● Data for review
=======
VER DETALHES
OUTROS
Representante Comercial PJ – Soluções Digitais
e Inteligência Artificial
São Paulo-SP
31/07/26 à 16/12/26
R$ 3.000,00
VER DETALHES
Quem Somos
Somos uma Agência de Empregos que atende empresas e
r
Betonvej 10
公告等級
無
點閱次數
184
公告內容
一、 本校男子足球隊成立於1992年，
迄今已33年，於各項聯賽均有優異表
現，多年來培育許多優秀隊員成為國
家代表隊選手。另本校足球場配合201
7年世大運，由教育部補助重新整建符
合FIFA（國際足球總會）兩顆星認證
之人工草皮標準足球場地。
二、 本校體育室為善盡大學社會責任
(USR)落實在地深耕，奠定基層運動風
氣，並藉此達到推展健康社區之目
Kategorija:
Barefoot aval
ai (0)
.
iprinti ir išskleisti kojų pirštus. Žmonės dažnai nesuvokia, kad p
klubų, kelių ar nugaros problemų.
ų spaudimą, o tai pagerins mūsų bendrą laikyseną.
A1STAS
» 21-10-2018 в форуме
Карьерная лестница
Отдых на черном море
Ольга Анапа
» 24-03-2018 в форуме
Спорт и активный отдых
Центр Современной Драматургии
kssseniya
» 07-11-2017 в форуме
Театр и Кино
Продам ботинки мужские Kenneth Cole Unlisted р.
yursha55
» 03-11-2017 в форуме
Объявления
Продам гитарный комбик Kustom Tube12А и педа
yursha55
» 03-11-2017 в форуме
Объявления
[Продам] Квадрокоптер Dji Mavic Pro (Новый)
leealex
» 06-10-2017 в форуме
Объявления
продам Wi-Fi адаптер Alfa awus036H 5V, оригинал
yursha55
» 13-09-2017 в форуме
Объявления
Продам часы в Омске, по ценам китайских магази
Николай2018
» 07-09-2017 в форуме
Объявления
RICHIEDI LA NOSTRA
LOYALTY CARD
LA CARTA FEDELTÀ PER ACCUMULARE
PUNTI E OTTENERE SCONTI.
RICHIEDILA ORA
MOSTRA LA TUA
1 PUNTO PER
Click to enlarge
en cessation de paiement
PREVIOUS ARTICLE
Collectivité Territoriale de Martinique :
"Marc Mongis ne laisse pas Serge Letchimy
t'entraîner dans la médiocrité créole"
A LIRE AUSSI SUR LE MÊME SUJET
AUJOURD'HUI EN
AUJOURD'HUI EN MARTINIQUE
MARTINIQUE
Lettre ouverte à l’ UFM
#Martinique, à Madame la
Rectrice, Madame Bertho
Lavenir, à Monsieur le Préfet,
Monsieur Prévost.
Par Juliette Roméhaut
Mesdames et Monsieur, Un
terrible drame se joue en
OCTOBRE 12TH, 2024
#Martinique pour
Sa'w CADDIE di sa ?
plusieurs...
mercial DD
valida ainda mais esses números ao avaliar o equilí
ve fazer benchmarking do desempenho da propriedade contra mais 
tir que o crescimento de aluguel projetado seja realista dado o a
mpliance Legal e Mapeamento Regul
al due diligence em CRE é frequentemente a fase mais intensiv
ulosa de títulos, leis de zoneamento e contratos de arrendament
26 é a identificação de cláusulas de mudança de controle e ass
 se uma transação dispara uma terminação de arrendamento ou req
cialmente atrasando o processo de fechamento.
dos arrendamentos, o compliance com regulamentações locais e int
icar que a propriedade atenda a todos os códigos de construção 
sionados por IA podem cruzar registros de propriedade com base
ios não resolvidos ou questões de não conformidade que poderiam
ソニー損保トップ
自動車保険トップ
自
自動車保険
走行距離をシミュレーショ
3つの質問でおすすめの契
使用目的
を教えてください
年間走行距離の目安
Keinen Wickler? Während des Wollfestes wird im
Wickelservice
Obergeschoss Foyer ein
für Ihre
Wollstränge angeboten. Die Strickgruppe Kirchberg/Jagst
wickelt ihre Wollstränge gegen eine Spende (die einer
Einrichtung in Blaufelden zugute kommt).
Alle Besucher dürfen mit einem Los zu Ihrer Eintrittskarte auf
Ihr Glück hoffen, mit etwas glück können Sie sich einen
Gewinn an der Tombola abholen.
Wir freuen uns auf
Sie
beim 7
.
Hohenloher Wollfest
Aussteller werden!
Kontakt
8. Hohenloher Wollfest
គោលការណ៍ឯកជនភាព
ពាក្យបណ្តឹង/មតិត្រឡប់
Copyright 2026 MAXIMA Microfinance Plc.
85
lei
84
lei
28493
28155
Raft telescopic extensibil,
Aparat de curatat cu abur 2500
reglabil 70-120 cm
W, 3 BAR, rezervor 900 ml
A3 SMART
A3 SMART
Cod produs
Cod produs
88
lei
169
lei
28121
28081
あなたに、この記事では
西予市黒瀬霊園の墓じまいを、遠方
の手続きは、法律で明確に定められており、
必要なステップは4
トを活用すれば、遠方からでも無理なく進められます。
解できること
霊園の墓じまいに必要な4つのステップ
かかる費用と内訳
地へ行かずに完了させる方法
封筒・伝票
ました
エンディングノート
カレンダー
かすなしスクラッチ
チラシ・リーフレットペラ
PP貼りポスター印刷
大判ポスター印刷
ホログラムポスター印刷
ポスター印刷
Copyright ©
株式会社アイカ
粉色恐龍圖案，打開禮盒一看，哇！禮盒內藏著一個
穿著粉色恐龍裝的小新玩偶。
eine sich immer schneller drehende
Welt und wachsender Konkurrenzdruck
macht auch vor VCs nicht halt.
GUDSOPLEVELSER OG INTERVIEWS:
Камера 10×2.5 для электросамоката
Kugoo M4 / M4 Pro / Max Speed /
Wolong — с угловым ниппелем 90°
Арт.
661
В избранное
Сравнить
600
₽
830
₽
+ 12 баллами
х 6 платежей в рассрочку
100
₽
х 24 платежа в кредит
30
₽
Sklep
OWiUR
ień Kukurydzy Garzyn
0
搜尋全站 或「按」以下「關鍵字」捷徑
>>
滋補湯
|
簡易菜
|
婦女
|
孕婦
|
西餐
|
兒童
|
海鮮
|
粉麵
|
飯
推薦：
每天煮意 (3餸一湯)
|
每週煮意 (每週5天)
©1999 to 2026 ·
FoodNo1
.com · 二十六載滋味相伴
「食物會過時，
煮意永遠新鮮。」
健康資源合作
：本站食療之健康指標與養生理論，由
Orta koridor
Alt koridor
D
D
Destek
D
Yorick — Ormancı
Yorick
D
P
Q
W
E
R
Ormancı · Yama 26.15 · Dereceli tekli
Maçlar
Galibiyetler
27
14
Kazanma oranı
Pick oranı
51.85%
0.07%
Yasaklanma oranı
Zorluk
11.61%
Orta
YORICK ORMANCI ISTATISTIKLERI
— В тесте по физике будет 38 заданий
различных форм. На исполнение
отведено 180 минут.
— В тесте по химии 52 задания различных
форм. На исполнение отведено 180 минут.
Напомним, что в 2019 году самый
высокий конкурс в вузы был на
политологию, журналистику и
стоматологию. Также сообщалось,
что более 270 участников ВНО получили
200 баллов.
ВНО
=======
● Brief
Copy every entry exactly, missing none.

● Output of the task
VER DETALHES
OUTROS
Representante Comercial PJ – Soluções Digitais
e Inteligência Artificial
São Paulo-SP
31/07/26 à 16/12/26
R$ 3.000,00
VER DETALHES
Quem Somos
Somos uma Agência de Empregos que atende empresas e
r
Betonvej 10
公告等級
無
點閱次數
184
公告內容
一、 本校男子足球隊成立於1992年，
迄今已33年，於各項聯賽均有優異表
現，多年來培育許多優秀隊員成為國
家代表隊選手。另本校足球場配合201
7年世大運，由教育部補助重新整建符
合FIFA（國際足球總會）兩顆星認證
之人工草皮標準足球場地。
二、 本校體育室為善盡大學社會責任
(USR)落實在地深耕，奠定基層運動風
氣，並藉此達到推展健康社區之目
Kategorija:
Barefoot aval
ai (0)
.
iprinti ir išskleisti kojų pirštus. Žmonės dažnai nesuvokia, kad p
klubų, kelių ar nugaros problemų.
ų spaudimą, o tai pagerins mūsų bendrą laikyseną.
A1STAS
» 21-10-2018 в форуме
Карьерная лестница
Отдых на черном море
Ольга Анапа
» 24-03-2018 в форуме
Спорт и активный отдых
Центр Современной Драматургии
kssseniya
» 07-11-2017 в форуме
Театр и Кино
Продам ботинки мужские Kenneth Cole Unlisted р.
yursha55
» 03-11-2017 в форуме
Объявления
Продам гитарный комбик Kustom Tube12А и педа
yursha55
» 03-11-2017 в форуме
Объявления
[Продам] Квадрокоптер Dji Mavic Pro (Новый)
leealex
» 06-10-2017 в форуме
Объявления
продам Wi-Fi адаптер Alfa awus036H 5V, оригинал
yursha55
» 13-09-2017 в форуме
Объявления
Продам часы в Омске, по ценам китайских магази
Николай2018
» 07-09-2017 в форуме
Объявления
RICHIEDI LA NOSTRA
LOYALTY CARD
LA CARTA FEDELTÀ PER ACCUMULARE
PUNTI E OTTENERE SCONTI.
RICHIEDILA ORA
MOSTRA LA TUA
1 PUNTO PER
Click to enlarge
en cessation de paiement
PREVIOUS ARTICLE
Collectivité Territoriale de Martinique :
"Marc Mongis ne laisse pas Serge Letchimy
t'entraîner dans la médiocrité créole"
A LIRE AUSSI SUR LE MÊME SUJET
AUJOURD'HUI EN
AUJOURD'HUI EN MARTINIQUE
MARTINIQUE
Lettre ouverte à l’ UFM
#Martinique, à Madame la
Rectrice, Madame Bertho
Lavenir, à Monsieur le Préfet,
Monsieur Prévost.
Par Juliette Roméhaut
Mesdames et Monsieur, Un
terrible drame se joue en
OCTOBRE 12TH, 2024
#Martinique pour
Sa'w CADDIE di sa ?
plusieurs...
mercial DD
valida ainda mais esses números ao avaliar o equilí
ve fazer benchmarking do desempenho da propriedade contra mais 
tir que o crescimento de aluguel projetado seja realista dado o a
mpliance Legal e Mapeamento Regul
al due diligence em CRE é frequentemente a fase mais intensiv
ulosa de títulos, leis de zoneamento e contratos de arrendament
26 é a identificação de cláusulas de mudança de controle e ass
 se uma transação dispara uma terminação de arrendamento ou req
cialmente atrasando o processo de fechamento.
dos arrendamentos, o compliance com regulamentações locais e int
icar que a propriedade atenda a todos os códigos de construção 
sionados por IA podem cruzar registros de propriedade com base
ios não resolvidos ou questões de não conformidade que poderiam
ソニー損保トップ
自動車保険トップ
自
自動車保険
走行距離をシミュレーショ
3つの質問でおすすめの契
使用目的
を教えてください
年間走行距離の目安
Keinen Wickler? Während des Wollfestes wird im
Wickelservice
Obergeschoss Foyer ein
für Ihre
Wollstränge angeboten. Die Strickgruppe Kirchberg/Jagst
wickelt ihre Wollstränge gegen eine Spende (die einer
Einrichtung in Blaufelden zugute kommt).
Alle Besucher dürfen mit einem Los zu Ihrer Eintrittskarte auf
Ihr Glück hoffen, mit etwas glück können Sie sich einen
Gewinn an der Tombola abholen.
Wir freuen uns auf
Sie
beim 7
.
Hohenloher Wollfest
Aussteller werden!
Kontakt
8. Hohenloher Wollfest
គោលការណ៍ឯកជនភាព
ពាក្យបណ្តឹង/មតិត្រឡប់
Copyright 2026 MAXIMA Microfinance Plc.
85
lei
84
lei
28493
28155
Raft telescopic extensibil,
Aparat de curatat cu abur 2500
reglabil 70-120 cm
W, 3 BAR, rezervor 900 ml
A3 SMART
A3 SMART
Cod produs
Cod produs
88
lei
169
lei
28121
28081
あなたに、この記事では
西予市黒瀬霊園の墓じまいを、遠方
の手続きは、法律で明確に定められており、
必要なステップは4
トを活用すれば、遠方からでも無理なく進められます。
解できること
霊園の墓じまいに必要な4つのステップ
かかる費用と内訳
地へ行かずに完了させる方法
封筒・伝票
ました
エンディングノート
カレンダー
かすなしスクラッチ
チラシ・リーフレットペラ
PP貼りポスター印刷
大判ポスター印刷
ホログラムポスター印刷
ポスター印刷
Copyright ©
株式会社アイカ
粉色恐龍圖案，打開禮盒一看，哇！禮盒內藏著一個
穿著粉色恐龍裝的小新玩偶。
eine sich immer schneller drehende
Welt und wachsender Konkurrenzdruck
macht auch vor VCs nicht halt.
GUDSOPLEVELSER OG INTERVIEWS:
Камера 10×2.5 для электросамоката
Kugoo M4 / M4 Pro / Max Speed /
Wolong — с угловым ниппелем 90°
Арт.
661
В избранное
Сравнить
600
₽
830
₽
+ 12 баллами
х 6 платежей в рассрочку
100
₽
х 24 платежа в кредит
30
₽
Sklep
OWiUR
ień Kukurydzy Garzyn
0
搜尋全站 或「按」以下「關鍵字」捷徑
>>
滋補湯
|
簡易菜
|
婦女
|
孕婦
|
西餐
|
兒童
|
海鮮
|
粉麵
|
飯
推薦：
每天煮意 (3餸一湯)
|
每週煮意 (每週5天)
©1999 to 2026 ·
FoodNo1
.com · 二十六載滋味相伴
「食物會過時，
煮意永遠新鮮。」
健康資源合作
：本站食療之健康指標與養生理論，由
Orta koridor
Alt koridor
D
D
Destek
D
Yorick — Ormancı
Yorick
D
P
Q
W
E
R
Ormancı · Yama 26.15 · Dereceli tekli
Maçlar
Galibiyetler
27
14
Kazanma oranı
Pick oranı
51.85%
0.07%
Yasaklanma oranı
Zorluk
11.61%
Orta
YORICK ORMANCI ISTATISTIKLERI
— В тесте по физике будет 38 заданий
различных форм. На исполнение
отведено 180 минут.
— В тесте по химии 52 задания различных
форм. На исполнение отведено 180 минут.
Напомним, что в 2019 году самый
высокий конкурс в вузы был на
политологию, журналистику и
стоматологию. Также сообщалось,
что более 270 участников ВНО получили
200 баллов.
ВНО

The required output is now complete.